The seminar also pointed to an important and yet often neglected concern about the linkages between the development of nuclear programs in Iran and in North Korea. While the two cases were largely considered as separate from one another, some participants pointed to the potential exports of weapons and technology from the DPRK to Tehran, possibly via Syria, which could compromise the success of the recent nuclear deal with Iran, not to mention the potential for achieving one with North Korea. One of the participants pointed to the high volume of air cargo between Tehran and Pyongyang, as well as between Tehran and Beijing, uncovered by Wikileaks. At present, the UN resolution’s references about air traffic are not nearly as detailed as those with regard to sea traffic. A proposition for the ROK and United States to propose specific references about Tehran-Pyongyang air traffic to be included in the UN resolution gained some traction among the participants. Beyond learning from the Iran example, therefore, one of the steps forward might be to better monitor and restrict the exchanges between Tehran and Pyongyang.

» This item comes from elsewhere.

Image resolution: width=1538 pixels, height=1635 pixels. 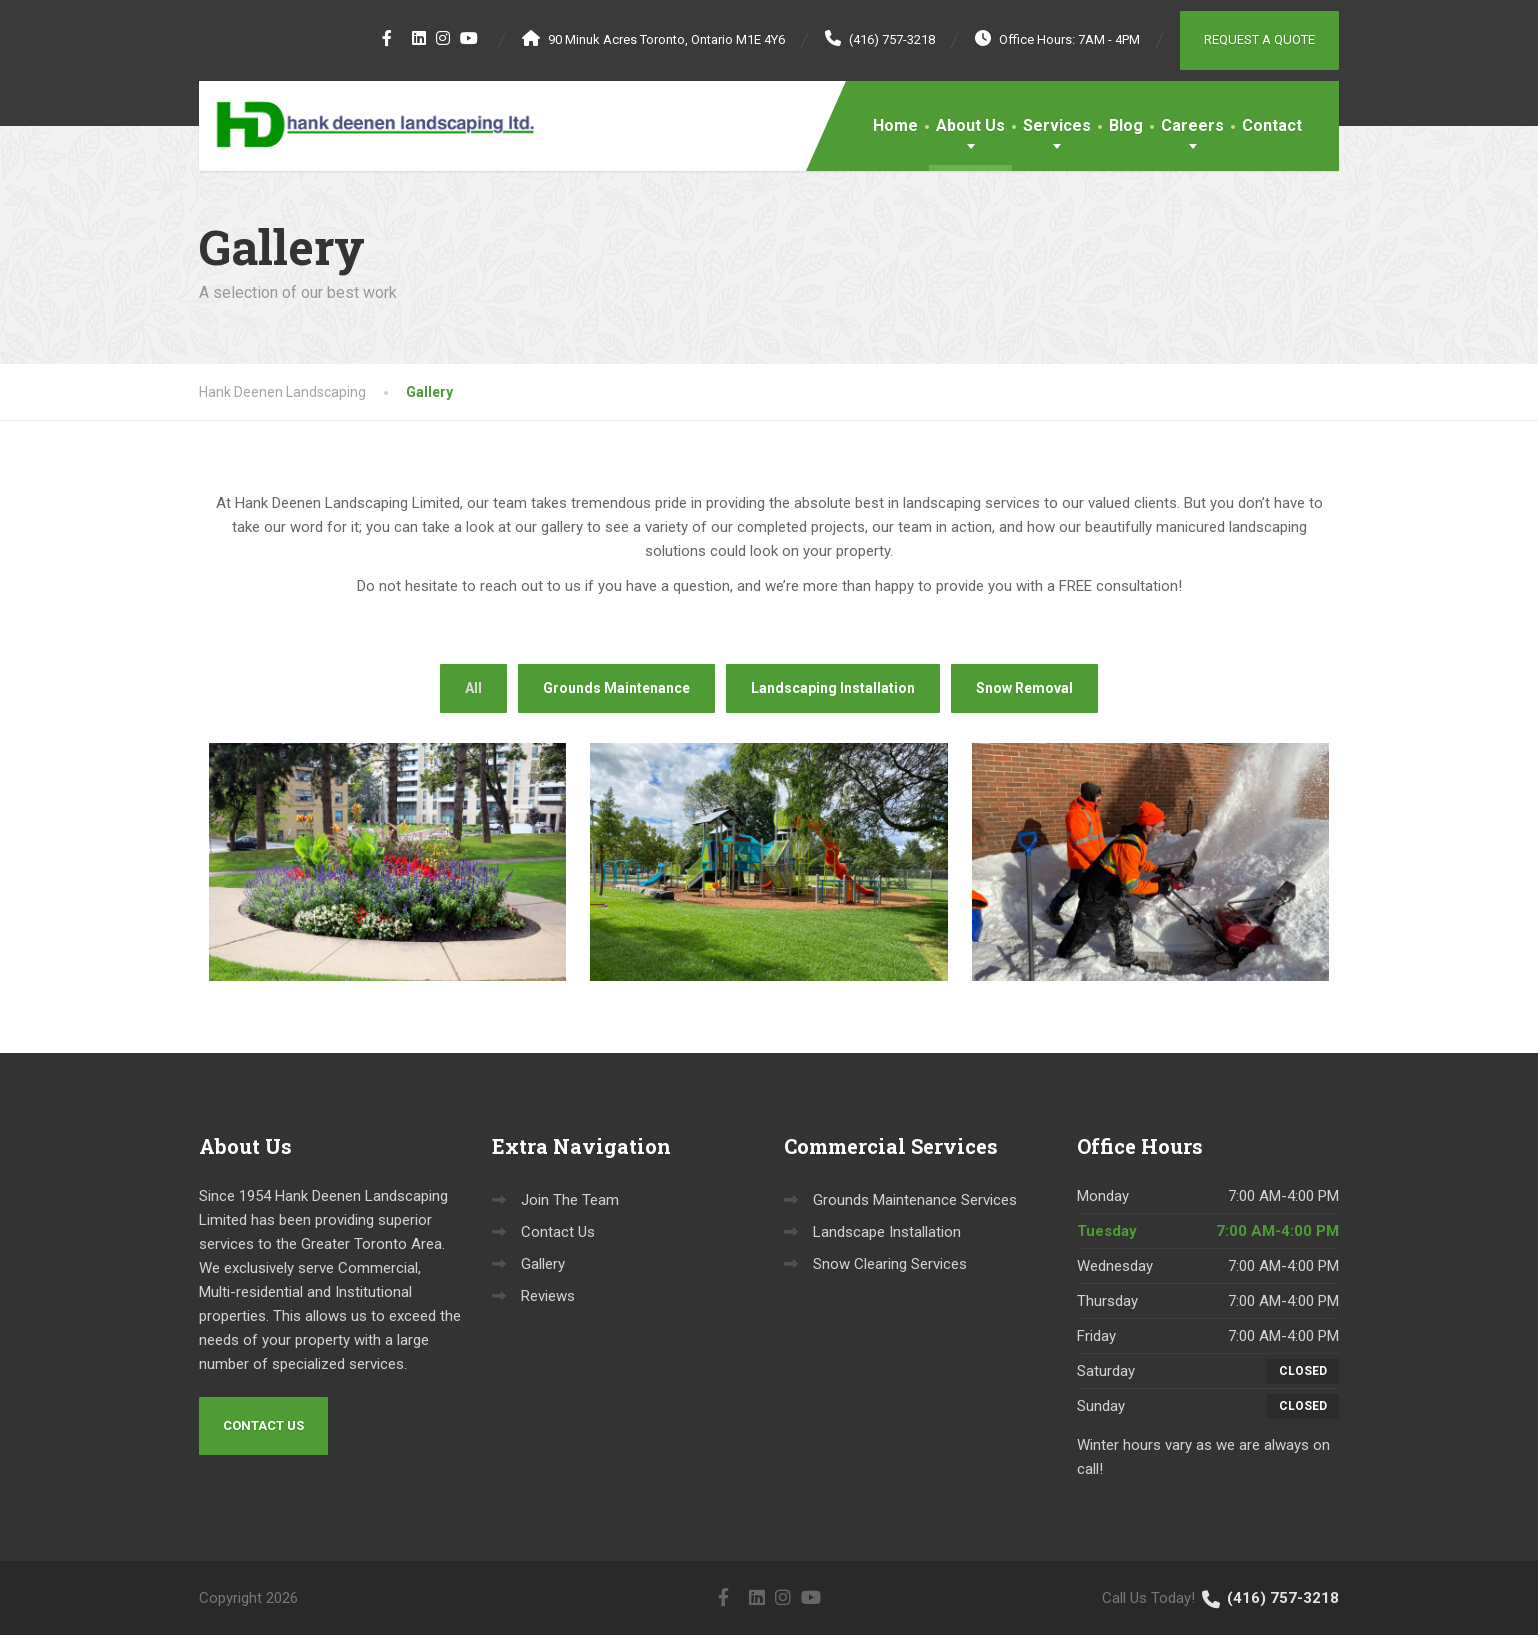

Looking back at the one-day seminar, we can point to further comparisons to be carried out in the future. Specifically, the presence of a comprehensive plan for strategic action in Iran, but not in North Korea deserves further analysis. Here, the China factor plays a crucial role. While various discussions pointed to the importance of China, more analysis on China’s intensions vis-a-vis North Korea is needed in order to understand whether and how China could be persuaded to put more pressure on Pyongyang. We need more analysis of central level policies and motivations, but also of those at the local level. China’s regional authorities, for instance, might play a role in supporting the North Korean regime, by condoning border trade of drugs and fake currency. We also need further analysis on alternative solutions to the North Korean crisis in case China does not cooperate. The idea of coordinating tougher sanctions among Washington, Seoul, and Tokyo could be teased out in more depth. The discussion did not explain how this would work if China is determined to thwart an approach bypassing it and the Security Council. Finally, the role of Russia, another key participant in the Six-Party Talks, was not addressed at the seminar. A comparative analysis on Russia’s policies vis-a-vis Iran and North Korea, but also on how its approach to North Korea plays into its larger regional objectives, especially in relation to China, is important to consider in future discussions.